29% of the species have been recorded in 30 or more of the 34 months. and 24 species in every month (since 2008 Red Wattlebird and White-winged Chough were missed in one month). These 24 species observed in all months are shown in the following list. I have put an asterisk against those featuring in the 30 species most common in revegetation plots as listed by Greening Australia (GA) in their book “bringing birds back”. 14 species are common to both lists, with several of those in the GA list being migrants to the region and thus not likely to feature in an “all months” list.

Australian Wood Duck, Galah, Sulphur-Crested Cockatoo, Crimson Rosella*, Eastern Rosella*, Laughing Kookaburra, White-throated Treecreeper, Weebill*, Striated Thornbill*, Yellow‑rumped Thornbill*, Buff-rumped Thornbill*, Spotted Pardalote, Willie Wagtail*, Magpie‑lark*, White-eared Honeyeater*, Noisy Miner,  Grey Butcherbird, Australian Magpie*, Pied Currawong*, Australian Raven*, Little Raven,  Welcome Swallow, Common Starling*, House Sparrow.

Breeding Birds

Particular importance is attached to the birds which breed in an area, since if breeding habitat is depleted the species will not be sustained. The following list of 43 species observed as breeding in the area is based upon a broad definition of breeding, including activities from courtship display through nest-based activities to dependent young out of the nest.  An asterisk denotes the 32 species observed breeding in 2009 (note that this includes parts of the breeding seasons 2008-09 and 2009-2010).

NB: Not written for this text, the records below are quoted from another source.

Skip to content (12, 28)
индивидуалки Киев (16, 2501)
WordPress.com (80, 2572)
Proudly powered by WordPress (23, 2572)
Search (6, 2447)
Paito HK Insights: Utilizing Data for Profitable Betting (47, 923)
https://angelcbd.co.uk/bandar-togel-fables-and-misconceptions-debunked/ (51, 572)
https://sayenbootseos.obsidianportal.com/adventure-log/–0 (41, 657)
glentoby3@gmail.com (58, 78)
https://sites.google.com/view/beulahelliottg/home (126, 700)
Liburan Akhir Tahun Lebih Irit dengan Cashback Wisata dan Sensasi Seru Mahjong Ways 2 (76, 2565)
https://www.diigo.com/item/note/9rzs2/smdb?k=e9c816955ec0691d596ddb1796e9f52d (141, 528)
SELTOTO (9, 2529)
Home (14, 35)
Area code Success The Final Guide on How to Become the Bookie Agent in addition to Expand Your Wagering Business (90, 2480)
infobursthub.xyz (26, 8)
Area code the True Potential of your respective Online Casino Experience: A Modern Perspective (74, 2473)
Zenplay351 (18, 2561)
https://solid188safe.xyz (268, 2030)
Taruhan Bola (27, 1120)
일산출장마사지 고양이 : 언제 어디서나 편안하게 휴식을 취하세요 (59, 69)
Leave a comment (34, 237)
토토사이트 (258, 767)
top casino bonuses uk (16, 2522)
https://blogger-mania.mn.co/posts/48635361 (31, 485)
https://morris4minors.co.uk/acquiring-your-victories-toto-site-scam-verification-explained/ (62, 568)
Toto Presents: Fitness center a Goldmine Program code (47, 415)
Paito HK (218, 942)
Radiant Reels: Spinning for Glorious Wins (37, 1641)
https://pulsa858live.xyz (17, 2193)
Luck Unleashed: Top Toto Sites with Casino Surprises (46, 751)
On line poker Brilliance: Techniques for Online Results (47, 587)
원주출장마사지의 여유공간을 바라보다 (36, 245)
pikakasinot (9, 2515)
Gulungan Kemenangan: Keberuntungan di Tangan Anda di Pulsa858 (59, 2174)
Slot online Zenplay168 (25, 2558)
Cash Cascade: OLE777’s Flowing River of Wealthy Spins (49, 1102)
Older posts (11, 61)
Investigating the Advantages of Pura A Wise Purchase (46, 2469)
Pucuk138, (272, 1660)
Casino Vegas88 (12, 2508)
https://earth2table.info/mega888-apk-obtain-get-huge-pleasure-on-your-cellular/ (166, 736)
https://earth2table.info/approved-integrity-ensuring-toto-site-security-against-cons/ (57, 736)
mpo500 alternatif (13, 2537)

Common Bronzewing*; Australasian Grebe*; Little Pied Cormorant*; Black-fronted Dotterel; Australian Wood Duck; Australian Shelduck; Pacific Black Duck*; Grey Teal*; Brown Goshawk*; Galah*; Eastern Rosella*; Tawny Frogmouth*; Dollarbird; Pallid Cuckoo; Horsfield's Bronze-Cuckoo; Welcome Swallow*; Tree Martin*; Fairy Martin*; Grey Fantail*; Willie Wagtail*; Leaden Flycatcher*; Rufous Whistler*; Grey Shrike-thrush* (see image of bird feeding a spider to the chick); Magpie-lark*; Striated Thornbill; Buff-rumped Thornbill; Yellow-rumped Thornbill*; Dusky Woodswallow*; Silvereye; Eastern Spinebill*; Yellow-faced Honeyeater*; Red Wattlebird*; Noisy Friarbird*; Diamond Firetail*; Red-browed Finch; Olive-backed Oriole; Satin Bowerbird*; Pied Currawong*; Grey Currawong*; Grey Butcherbird*; Australian Magpie*; Striated Pardalote*; Common Starling*.

I will end, as I began, with images. 
The Tawny Frogmouths (to the left) bred again in a large Yellow Box in our lawn, and the whole family of 4 is still travelling around together.  The Silvereyes (to the right ) turn up in most months: here the image shows two dining on the aphids infesting a honeysuckle.  I conclude with an image of a pair of Australasian Pipits - common birds of the grasslands of the Hoskinstown Plain.